[L'analisi] Il fiume carsico del M5S è emerso e ha spazzato via tutti. Ma non parlate di voto di protesta

Una vittoria solare e nitida. Specialmente al Sud il Movimento ha dato il via alla nascita di una nuova classe dirigente. Il consenso raccolto è anche propositivo e progettuale. E i segnali premonitori c’erano già stati

[L'analisi] Il fiume carsico del M5S è emerso e ha spazzato via tutti. Ma non parlate di voto di protesta

Un fiume carsico è emerso in superficie. Ha invaso la Sicilia, ed è risalito lungo la punta dello Stivale occupando buona parte della Calabria, della Sicilia, Campania. E ha spazzato via tutte quelle consolidate aggregazioni di potere trasversali, riducendo a una testimonianza senza rappresentanza territoriale la sinistra che conoscevamo, il Pd ma anche Liberi e Uguali. Surclassando Forza Italia e persino la Lega che con ieri ha ben piantato le sue radici anche al Sud.

Che vittoria solare, nitida, chiara quella dei Cinque Stelle. Che in tanti collegi sfiora la maggioranza assoluta. Tanto che ha lasciato poche briciole anche al centrodestra. Per la sua dimensione non si può dire che la vittoria dei Cinque Stelle in particolare al Sud, trae la sua motivazione nel voto di protesta, un voto contro e basta. 

Il consenso raccolto dai Cinque Stelle è anche propositivo, progettuale. Del resto da anni ormai si era incrinato quel rapporto di scambio tra il Mezzogiorno e Roma. In parte superato dal rapporto tra il Sud e Bruxelles, in parte dalla incapacità degli eletti del sud di fare gli interessi del proprio territorio, come hanno saputo fare i leghisti con il Nord.

C’era stato un segnale premonitore, pochi mesi fa. Con le elezioni regionali siciliane del novembre scorso. Centomila elettori della coalizione che sosteneva il candidato del Pd alla Regione, votarono per il candidato dei Cinque Stelle nel tentativo di contrastare l’ascesa di Nello Musumeci del centrodestra (Musumeci è poi stato eletto governatore).

Insomma, un voto “utile”. E questo ragionamento in parte deve essere scattato anche ieri, se sono veri gli studi sui flussi elettorali secondo cui solo il 50% degli elettori del Pd delle ultime elezioni ha riconfermato il suo voto mentre l’altra metà si è divisa tra astensionismo e voto a diversi partiti, Cinque Stelle compresi.
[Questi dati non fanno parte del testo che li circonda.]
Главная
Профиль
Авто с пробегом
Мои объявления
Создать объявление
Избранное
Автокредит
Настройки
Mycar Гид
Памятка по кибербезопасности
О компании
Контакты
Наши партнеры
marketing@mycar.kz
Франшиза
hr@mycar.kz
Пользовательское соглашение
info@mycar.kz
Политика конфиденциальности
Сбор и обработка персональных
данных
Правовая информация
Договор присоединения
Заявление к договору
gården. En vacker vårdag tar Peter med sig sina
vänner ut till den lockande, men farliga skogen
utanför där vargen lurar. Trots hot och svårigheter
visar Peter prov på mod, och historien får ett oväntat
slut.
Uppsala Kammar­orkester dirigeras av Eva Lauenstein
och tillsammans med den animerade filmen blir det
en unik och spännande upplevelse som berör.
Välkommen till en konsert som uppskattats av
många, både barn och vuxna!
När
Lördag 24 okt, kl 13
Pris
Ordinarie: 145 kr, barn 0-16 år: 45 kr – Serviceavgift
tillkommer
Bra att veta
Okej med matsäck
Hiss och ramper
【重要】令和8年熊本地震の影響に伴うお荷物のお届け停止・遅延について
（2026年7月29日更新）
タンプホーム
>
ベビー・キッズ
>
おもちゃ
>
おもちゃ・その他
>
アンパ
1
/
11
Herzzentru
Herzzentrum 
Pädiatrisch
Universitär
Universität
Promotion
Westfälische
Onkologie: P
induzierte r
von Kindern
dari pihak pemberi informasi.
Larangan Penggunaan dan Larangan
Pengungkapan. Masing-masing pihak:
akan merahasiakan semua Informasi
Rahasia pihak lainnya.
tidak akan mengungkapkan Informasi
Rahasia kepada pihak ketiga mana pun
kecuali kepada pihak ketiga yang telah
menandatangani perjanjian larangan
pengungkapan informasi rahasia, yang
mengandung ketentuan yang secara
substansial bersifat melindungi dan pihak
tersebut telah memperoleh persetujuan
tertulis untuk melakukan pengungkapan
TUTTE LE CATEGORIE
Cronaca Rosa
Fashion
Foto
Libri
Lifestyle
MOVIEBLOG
Insomma, la crisi del Pd era evidentissima è una parte dei suoi elettori critici ha scelto il cambiamento. Il voto ai Cinque Stelle non è solo un voto di protesta ma è anche di governo. Il sud in questo è cambiato. Storicamente diviso tra voto filogovernativo, di opposizione, di astensionismo cronico, oggi il Mezzogiorno si è riscoperto sostanzialmente progettuale. Vuole scommettere su chi ha lasciato intravedere una prospettiva diversa, non disdegnando neppure misure di welfare come il reddito di cittadinanza per tutti.

È ancora presto per analizzare le ricadute del voto sulla rappresentanza degli eletti (e quindi dei trombati). Ma l’uscita di scena di Massimo D’Alema, del figlio del governatore della Campania, De Luca junior, del presidente del Senato Piero Grasso, se confermate, paradossalmente raccontano di un nuovo inizio di classe dirigente nel Mezzogiorno.

Quella sperimentata dalla Prima Repubblica a oggi ha fallito. È questa la percezione dei cittadini del sud che hanno scommesso sul nuovo proposto dai Cinque Stelle.